Il giornalismo con la schiena dritta
The Post
(Usa, 2017)
Regia: Steven Spielberg
Con: Meryl Streep, Tom Hanks, Sarah Paulson, Bob Odenkirk
Durata: 115’
Valutazione Cnvf: consigliabile/problematico/dibattiti
In epoca di fake news e giornalettismo miserabile, scandalistico e manipolatore – che purtroppo non manca nemmeno da noi – un film come The Post è una boccata di aria fresca e di speranza, anche se si riferisce a tempi passati.
Siamo nella tradizione del grande cinema americano sul giornalismo, non solo perché a dirigere c’è un insuperabile Steven Spielberg e a interpretare due campioni come Meryl Streep e Tom Hanks, ma anche per lo straordinario rapporto che Hollywood ha sempre intrecciato con le vicende storiche e le azioni degli organi di informazione. Da Quarto potere (1941) di Orson Welles ad oggi – ma altri ce n’erano prima e sicuramente altri ne seguiranno – sono moltissimi i titoli, quasi sempre di ottima se non eccellente qualità, che intrecciano cronaca e sua narrazione spettacolare.
In questo caso siamo dalle parti di Tutti gli uomini del presidente (1976) di Alan J. Pakula, perché epoca storica e ambientazione sono le medesime.
È il 1971. Gli Stati Uniti sono ancora impegnati nella guerra del Vietnam. Un funzionario del Pentagono, Daniel Ellsberg, fa arrivare all’opinione pubblica settemila pagine di documenti che raccontano nei dettagli fatti e misfatti del coinvolgimento militare americano. Sono i Pentagon Papers, di cui parla in prima battuta il New York Times e che vengono poi ripresi dal Washington Post.

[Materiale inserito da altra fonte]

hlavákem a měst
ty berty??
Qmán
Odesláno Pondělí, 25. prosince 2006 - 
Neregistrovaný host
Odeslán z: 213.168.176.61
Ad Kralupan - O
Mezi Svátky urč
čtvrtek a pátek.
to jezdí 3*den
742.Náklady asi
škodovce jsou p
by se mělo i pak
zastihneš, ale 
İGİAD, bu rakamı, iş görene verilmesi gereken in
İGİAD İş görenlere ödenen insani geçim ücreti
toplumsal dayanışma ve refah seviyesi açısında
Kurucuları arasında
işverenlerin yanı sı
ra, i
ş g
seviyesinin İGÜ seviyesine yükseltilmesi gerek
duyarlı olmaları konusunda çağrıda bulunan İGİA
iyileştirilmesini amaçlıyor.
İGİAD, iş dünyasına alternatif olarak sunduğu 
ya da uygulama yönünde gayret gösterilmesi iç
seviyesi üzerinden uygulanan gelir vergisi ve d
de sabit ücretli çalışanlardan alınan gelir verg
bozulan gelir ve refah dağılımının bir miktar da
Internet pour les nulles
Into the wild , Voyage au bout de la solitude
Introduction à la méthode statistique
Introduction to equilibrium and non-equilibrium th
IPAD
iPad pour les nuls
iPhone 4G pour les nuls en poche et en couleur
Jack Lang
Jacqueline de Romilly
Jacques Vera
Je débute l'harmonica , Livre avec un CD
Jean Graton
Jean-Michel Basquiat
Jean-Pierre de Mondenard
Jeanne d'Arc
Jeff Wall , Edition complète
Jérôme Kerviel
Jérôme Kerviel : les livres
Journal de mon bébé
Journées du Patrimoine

Nella memoria anche dei più disattenti spettatori televisivi italiani dovrebbe esser riposta da qualche parte una buona serie trasmessa dalle reti Mediaset negli anni Ottanta, che si intitolava Lou Grant. Era uno spin-off (cioè una serie che ne deriva da un’altra) di una più leggera che prendeva il titolo dal nome della protagonista, Mary Tyler Moore. Quella serie, che raccontava le vicende di un quotidiano, era ispirata alla figura di Katharine Graham, proprietaria del Post e donna di rigore davvero raro. Meryl Streep è eccezionale, una volta di più, nel tratteggiarne carattere e caparbietà, in una temperie nella quale le pressioni del potere politico (a partire dallo stesso Richard Nixon che pochi anni più tardi fu implicato nel Watergate raccontato dal film di Pakula) erano fortissime. La Graham si faceva forza di una eccezionale squadra di collaboratori, in quel caso capitanata dal direttore Ben Bradlee, nei panni del quale si cala un altrettanto bravo Tom Hanks.
Come quasi sempre in questi casi, il film, anche grazie all’ottima sceneggiatura di Liz Hannah e Josh Singer, ha i ritmi di un giallo. Un giallo dove l’assassino non è un singolo ma un sistema di potere che in modo ricorrente tende a considerarsi intoccabile, ma che il vero giornalismo riesce a smascherare e mettere in discussione.